Acórdão do Tribunal da Relação do Porto
Processo:
9420568
Nº Convencional: JTRP00012941
Relator: JUDAK FIGUEIREDO
Descritores: CONDUÇÃO SOB O EFEITO DE ÁLCOOL
DESCRIMINALIZAÇÃO
INIBIÇÃO DA FACULDADE DE CONDUZIR
PENAS ACESSÓRIAS
CAUÇÃO DE BOA CONDUTA
MULTA
SUSPENSÃO DA EXECUÇÃO DA PENA
Nº do Documento: RP199410129420568
Data do Acordão: 10/12/1994
Votação: UNANIMIDADE
Tribunal Recorrido: T J V N GAIA 3J
Processo no Tribunal Recorrido: 5173
Data Dec.

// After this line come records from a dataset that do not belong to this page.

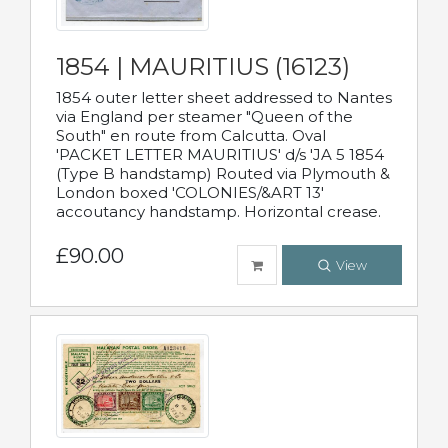
1854 | MAURITIUS (16123)
1854 outer letter sheet addressed to Nantes
via England per steamer "Queen of the
South" en route from Calcutta. Oval
'PACKET LETTER MAURITIUS' d/s 'JA 5 1854
(Type B handstamp) Routed via Plymouth &
London boxed 'COLONIES/&ART 13'
accoutancy handstamp. Horizontal crease.
£90.00
View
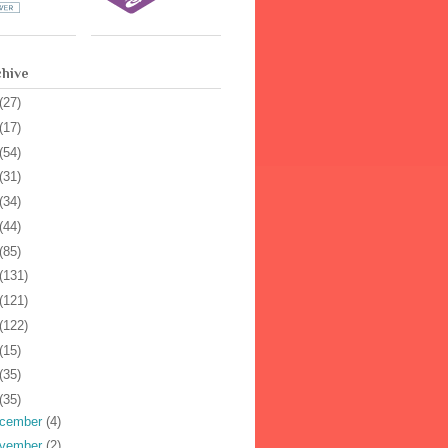
chive
(27)
(17)
(54)
(31)
(34)
(44)
(85)
(131)
(121)
(122)
(15)
(35)
(35)
cember
(4)
vember
(2)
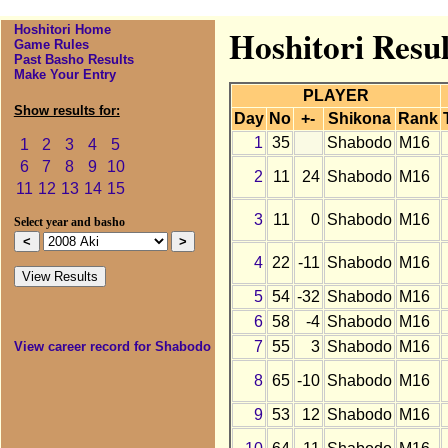
Hoshitori Home
Hoshitori Resul
Game Rules
Past Basho Results
Make Your Entry
PLAYER
Show results for:
Day
No
+-
Shikona
Rank
1
35
Shabodo
M16
1
2
3
4
5
6
7
8
9
10
2
11
24
Shabodo
M16
11
12
13
14
15
3
11
0
Shabodo
M16
Select year and basho
4
22
-11
Shabodo
M16
5
54
-32
Shabodo
M16
6
58
-4
Shabodo
M16
7
55
3
Shabodo
M16
View career record for Shabodo
8
65
-10
Shabodo
M16
9
53
12
Shabodo
M16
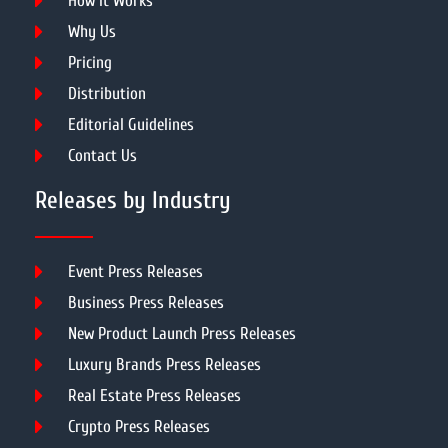
How It Works
Why Us
Pricing
Distribution
Editorial Guidelines
Contact Us
Releases by Industry
Event Press Releases
Business Press Releases
New Product Launch Press Releases
Luxury Brands Press Releases
Real Estate Press Releases
Crypto Press Releases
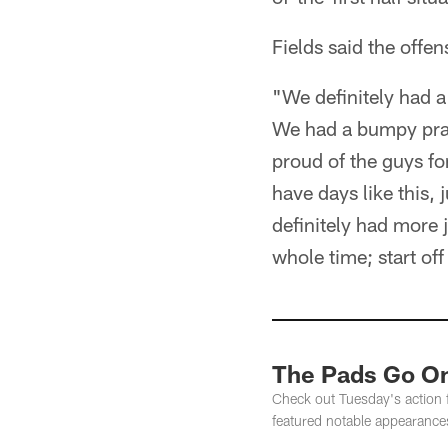
Fields said the offe
"We definitely had a
We had a bumpy pra
proud of the guys for
have days like this, 
definitely had more 
whole time; start off
The Pads Go On
Check out Tuesday's action f
featured notable appearance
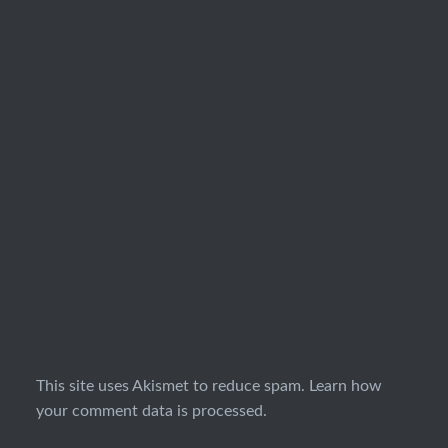
This site uses Akismet to reduce spam.
Learn how
your comment data is processed.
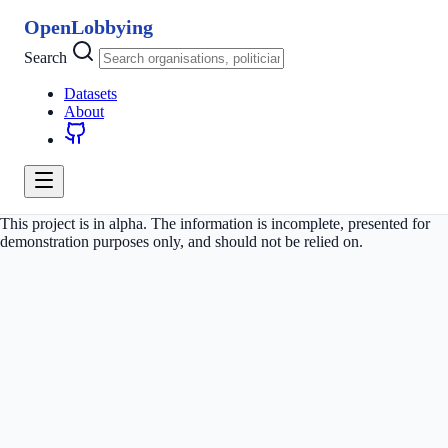
OpenLobbying
Search
Datasets
About
This project is in alpha. The information is incomplete, presented for
demonstration purposes only, and should not be relied on.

Recorrida: 03/16/1994
Texto Integral: N
Privacidade: 1
Meio Processual: REC PENAL.
Decisão: NEGADO PROVIMENTO. CONFIRMADA A SENTENÇA.
Área Temática: DIR CRIM - DIR ESTRADAL / TEORIA GERAL.
Legislação Nacional: CP82 ART46 N5 ART48 N1.
DL 124/90 DE 1990/04/14 ART1 ART2 N1 ART4 N1 A.
DL 114/94 DE 1994/05/03 ART2.
CE94 ART87 N1 N2.
Jurisprudência Nacional: AC RP PROC9351057 DE 1994/01/29.
Sumário: I - O novo Código da Estrada, aprovado pelo Decreto-Lei n. 114/94, de 3 de Maio, preserva a criminalização da condução de veículo automóvel sob influência do álcool com Taxa de Alcoolémia no Sangue igual ou superior a 1,2 g/l estabelecido no artigo 2 do Decreto-Lei n. 124/90, de 14 de Abril, correspondendo-lhe o regime sancionatório constante desse preceito e do artigo 4, ns. 1 e 2, alínea a) do mesmo diploma.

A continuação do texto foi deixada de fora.